Executed inmate is 2nd in family put to death
SIOUX FALLS, S.D. – Rodney Berget, convicted of killing a prison guard in a foiled escape from the South Dakota State Penitentiary, was executed by lethal injection Monday after a delay of several hours.
Berget was sentenced to death for the 2011 killing of correctional officer Ron RJ Johnson during a failed prison escape attempt. Berget had been serving a life sentence for an attempted murder and kidnapping conviction.
The execution came after six years of court delays and debates over his intellectual capabilities, plus five hours of delays Monday.

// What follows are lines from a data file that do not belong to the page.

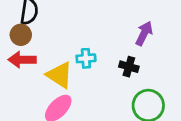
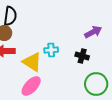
purple arrow: (144, 33) -> (93, 32), turned 36

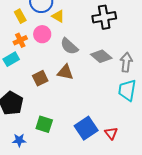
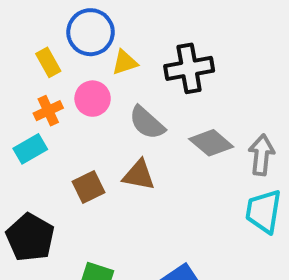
yellow triangle: (58, 16) -> (125, 62), turned -48
black cross: (104, 17) -> (189, 68), moved

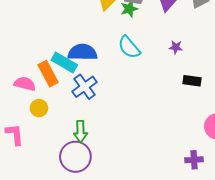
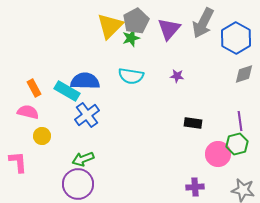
cyan semicircle: (129, 47) -> (131, 76), turned -40
orange rectangle: (48, 74) -> (34, 88), moved, size x0.7
black rectangle: (192, 81) -> (193, 123), moved
green arrow: (81, 131) -> (83, 159), turned 70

“The execution of inmate Rodney Berget was carried out in accordance with state law,” DOC spokesman Michael Winder said.
“He (Berget) chose to be evil,” Ronald Johnson’s daughter said. “We choose as a family to be better.”
The other inmate who triedattempted to escape the prison, Eric Robert, was executed in 2012 after pleading guilty to the murder. Michael Nordman was sentenced to life in prison for providing the plastic wrap and pipe used in the killing.
The U.S. Supreme Court cleared the way for the lethal injection for Berget, 56, after seven years on the state’s death row.
The execution is the state’s fourth since reinstating the death penalty in 1979.
Chicago-based lawyer Juliet Yackel argued that Berget is intellectually disabled. The state Supreme Court had denied a motion from Yackel arguing that Berget lacks the intellectual capacity to receive capital punishment.
Berget, who is the second member of his family to be sentenced to death, had filed an affidavit over the weekend saying he told Yackel not to pursue an appeal. In 2000, Berget’s older brother Roger was executed in Oklahoma after being convicted in 1987 of killing a man to steal his car.
The Bergets are not the first pair of siblings to be condemned. In at least three cases, brothers who conspired to commit crimes both have received the death penalty. But Rodney and Roger Berget stand out because their crimes were separated by more than 600 miles and 25 years.
“To have it in different states in different crimes is some sort of commentary on the family there,” said Richard Dieter, executive director of the Death Penalty Information Center which tracks death penalty trends, said in 2012.
On Monday outside the state penitentiary, the execution’s delay was met with mixed reaction. Death penalty protesters saw signs of hope while capital punishment proponents bristled at the legal maneuvers.
“Unbelievable,” a supporter of Berget’s execution yelled as another supporter held up a cellphone, showing her the news that the execution was on hold.